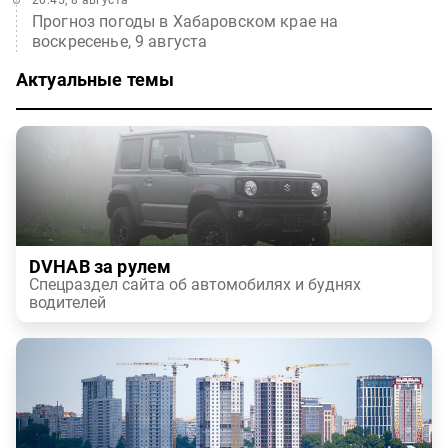
Прогноз погоды в Хабаровском крае на
воскресенье, 9 августа
Актуальные темы
DVHAB за рулем
Спецраздел сайта об автомобилях и буднях
водителей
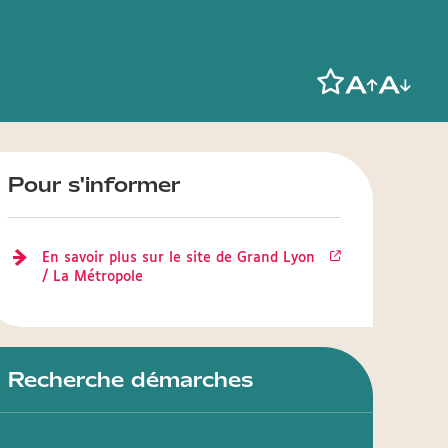
Pour s'informer
En savoir plus sur le site de Grand Lyon
/ La Métropole
Recherche démarches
+++++
Return exactly the run of lines that opens with the one containing "Pour s'informer" and closes with the last line of the records above.

=== Answer ===
Pour s'informer
En savoir plus sur le site de Grand Lyon
/ La Métropole
Recherche démarches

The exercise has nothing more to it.